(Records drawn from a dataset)
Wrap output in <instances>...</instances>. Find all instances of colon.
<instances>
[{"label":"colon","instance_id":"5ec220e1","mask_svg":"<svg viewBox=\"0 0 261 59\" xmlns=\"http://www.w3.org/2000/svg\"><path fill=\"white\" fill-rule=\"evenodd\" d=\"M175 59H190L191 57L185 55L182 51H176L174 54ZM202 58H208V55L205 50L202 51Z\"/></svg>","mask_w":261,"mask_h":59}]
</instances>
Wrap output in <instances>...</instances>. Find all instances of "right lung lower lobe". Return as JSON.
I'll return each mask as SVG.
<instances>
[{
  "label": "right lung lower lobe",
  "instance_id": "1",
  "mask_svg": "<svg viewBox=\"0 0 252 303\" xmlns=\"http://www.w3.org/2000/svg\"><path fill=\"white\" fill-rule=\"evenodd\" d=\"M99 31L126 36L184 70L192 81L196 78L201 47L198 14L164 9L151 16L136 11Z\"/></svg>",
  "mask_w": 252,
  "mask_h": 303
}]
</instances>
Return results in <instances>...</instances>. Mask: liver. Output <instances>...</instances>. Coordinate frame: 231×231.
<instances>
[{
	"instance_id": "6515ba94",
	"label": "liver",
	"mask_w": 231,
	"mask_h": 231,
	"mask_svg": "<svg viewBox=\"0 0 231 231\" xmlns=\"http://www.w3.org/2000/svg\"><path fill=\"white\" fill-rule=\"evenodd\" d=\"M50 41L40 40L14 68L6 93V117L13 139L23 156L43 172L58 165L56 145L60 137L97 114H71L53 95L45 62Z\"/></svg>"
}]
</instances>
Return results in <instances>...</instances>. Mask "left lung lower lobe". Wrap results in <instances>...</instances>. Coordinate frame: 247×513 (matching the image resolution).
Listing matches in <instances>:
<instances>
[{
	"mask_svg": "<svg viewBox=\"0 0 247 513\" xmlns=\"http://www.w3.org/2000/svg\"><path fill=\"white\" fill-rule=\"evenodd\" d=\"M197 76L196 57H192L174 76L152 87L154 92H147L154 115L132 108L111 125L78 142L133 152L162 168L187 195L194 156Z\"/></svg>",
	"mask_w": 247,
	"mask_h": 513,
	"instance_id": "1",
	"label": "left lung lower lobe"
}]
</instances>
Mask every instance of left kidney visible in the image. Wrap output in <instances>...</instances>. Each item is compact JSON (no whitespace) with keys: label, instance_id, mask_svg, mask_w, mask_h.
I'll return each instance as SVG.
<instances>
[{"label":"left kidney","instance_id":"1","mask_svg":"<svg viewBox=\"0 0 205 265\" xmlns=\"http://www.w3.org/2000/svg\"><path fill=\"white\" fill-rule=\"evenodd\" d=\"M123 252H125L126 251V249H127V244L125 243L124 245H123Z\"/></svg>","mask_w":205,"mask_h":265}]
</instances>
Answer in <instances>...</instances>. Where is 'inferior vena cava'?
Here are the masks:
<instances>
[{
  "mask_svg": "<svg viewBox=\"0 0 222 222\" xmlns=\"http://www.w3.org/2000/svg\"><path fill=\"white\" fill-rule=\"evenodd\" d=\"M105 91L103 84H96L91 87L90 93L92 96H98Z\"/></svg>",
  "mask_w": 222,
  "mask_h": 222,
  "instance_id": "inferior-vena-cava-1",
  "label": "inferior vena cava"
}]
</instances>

**Task requirements**
Could you retype exactly the lines above from the one containing "Return results in <instances>...</instances>. Mask: liver." through the last line of the records, both included, and nothing else?

**Expected output**
Return results in <instances>...</instances>. Mask: liver. Output <instances>...</instances>. Coordinate frame: 231×231.
<instances>
[{
	"instance_id": "6515ba94",
	"label": "liver",
	"mask_w": 231,
	"mask_h": 231,
	"mask_svg": "<svg viewBox=\"0 0 231 231\" xmlns=\"http://www.w3.org/2000/svg\"><path fill=\"white\" fill-rule=\"evenodd\" d=\"M50 41L40 40L14 68L6 93V117L13 139L23 156L43 172L58 165L56 145L60 137L97 114H71L53 95L45 62Z\"/></svg>"
}]
</instances>
Return results in <instances>...</instances>. Mask "left lung lower lobe". Wrap results in <instances>...</instances>. Coordinate frame: 247×513 (matching the image resolution).
Listing matches in <instances>:
<instances>
[{
	"mask_svg": "<svg viewBox=\"0 0 247 513\" xmlns=\"http://www.w3.org/2000/svg\"><path fill=\"white\" fill-rule=\"evenodd\" d=\"M197 76L196 57H192L174 76L152 87L154 92H147L154 115L132 108L111 125L78 142L133 152L162 168L187 195L194 156Z\"/></svg>",
	"mask_w": 247,
	"mask_h": 513,
	"instance_id": "1",
	"label": "left lung lower lobe"
}]
</instances>
Mask every instance of left kidney visible in the image. Wrap output in <instances>...</instances>. Each item is compact JSON (no whitespace) with keys: label, instance_id, mask_svg, mask_w, mask_h.
I'll return each instance as SVG.
<instances>
[{"label":"left kidney","instance_id":"1","mask_svg":"<svg viewBox=\"0 0 205 265\" xmlns=\"http://www.w3.org/2000/svg\"><path fill=\"white\" fill-rule=\"evenodd\" d=\"M123 252H125L126 251V249H127V244L125 243L124 245H123Z\"/></svg>","mask_w":205,"mask_h":265}]
</instances>
Answer in <instances>...</instances>. Where is 'inferior vena cava'?
Here are the masks:
<instances>
[{
  "mask_svg": "<svg viewBox=\"0 0 222 222\" xmlns=\"http://www.w3.org/2000/svg\"><path fill=\"white\" fill-rule=\"evenodd\" d=\"M105 91L103 84H96L91 87L90 93L92 96H98Z\"/></svg>",
  "mask_w": 222,
  "mask_h": 222,
  "instance_id": "inferior-vena-cava-1",
  "label": "inferior vena cava"
}]
</instances>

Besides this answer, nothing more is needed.